A primeira edição de O Livro dos Espíritos é de 1857, com uma Introdução, 501 questões numeradas, mais o Epílogo. Já a segunda edição, de 1860, conforme anotou Allan Kardec, em Aviso introdutório, é uma reimpressão que pode ser considerada obra nova, contando com a Introdução, 1019 questões numeradas e uma Conclusão. Em 1858, Kardec publicou uma Instrução Prática Sobre as Manifestações Espíritas, edição preliminar ao O Livro dos Médiuns ou Guia dos Médiuns e dos Evocadores, de 1861. Em 1859, publicou O que é o Espiritismo. Tendo editado a Imitação do Evangelho Segundo o Espiritismo somente em 1864, a sua terceira edição definitiva em 1865, completamente refundida, tomou novo título: O Evangelho Segundo o Espiritismo. Assim, O que é o Espiritismo, em nova edição, em julho de 1865, passou de 100 para 200 páginas. Também em 1865, veio a lume O Céu e o Inferno ou A Justiça Divina Segundo o Espiritismo. Em 1868, Allan Kardec publicou A Gênese, os Milagres e as Predições Segundo o Espiritismo.

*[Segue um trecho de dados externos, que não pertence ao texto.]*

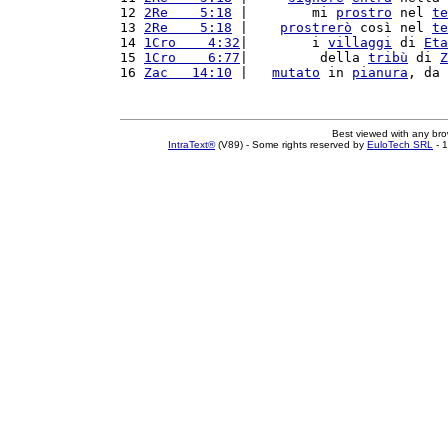
12 
2Re    5:18
 |        mi 
prostro
 nel 
te
13 
2Re    5:18
 |    
prostrerò
 così nel 
te
14 
1Cro    4:32
|        i 
villaggi
 di 
Eta
15 
1Cro    6:77
|         della 
tribù
 di 
Z
16 
Zac   14:10
 |   
mutato
 in 
pianura
, da 
Best viewed with any br
IntraText®
(V89) - Some rights reserved by
EuloTech SRL
- 1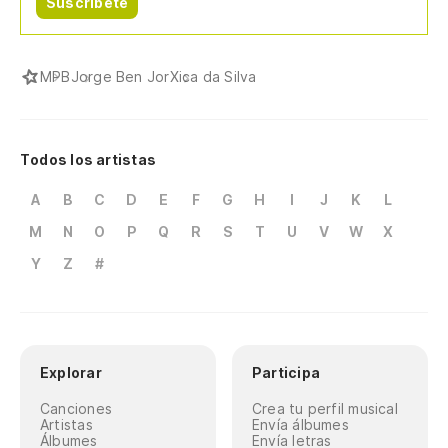
Suscríbete
MPB
Jorge Ben Jor
Xica da Silva
Todos los artistas
A
B
C
D
E
F
G
H
I
J
K
L
M
N
O
P
Q
R
S
T
U
V
W
X
Y
Z
#
Explorar
Participa
Canciones
Crea tu perfil musical
Artistas
Envía álbumes
Álbumes
Envía letras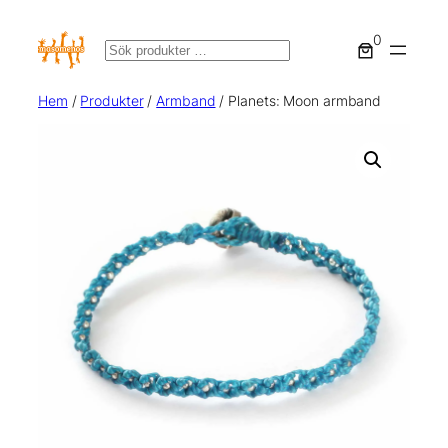
0
Sök
Hem
/
Produkter
/
Armband
/ Planets: Moon armband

O acompanhamento dessa sequência de publicações revela bem o significado da palavra “espiritismo”, um neologismo kardeciano. Tratou-se de designar com ela o estudo das relações dos espíritos – enquanto entidades identificáveis, conosco, enquanto pessoas (espíritos reencarnados), através dos médiuns. Com esta base, também se deu curso ao estudo sobre a origem, a natureza e o destino dos Espíritos, com fundamento em suas próprias revelações. Logo, o Espiritismo é uma ciência da mediunidade e dos Espíritos, um novo campo do conhecimento humano, a partir de evidências observadas experimentalmente e de explicações autênticas, por se tratar de fenômenos inteligentes, abrindo, embora, um portal para a recompreensão filosófica e religiosa do universo, da vida e da cultura.
O Livro dos Espíritos, entretanto, antecede ao O Livro dos Médiuns. Naquele, a palavra “espiritismo” já conjuga à teoria da mediunidade, ainda não explicitada, a filosofia espírita, assim designada porque decorre das ideias contidas nas respostas que os Espíritos deram sobre diversas questões relacionadas à existência humana, na perspectiva da imortalidade da alma. Com o O Livro dos Médiuns (1861) firma-se uma metodologia que permite fazer a diferença entre mediunismo e mediunidade, conceito este em que se incorpora ao fenômeno objetivo um ingrediente de subjetividade ou de moral.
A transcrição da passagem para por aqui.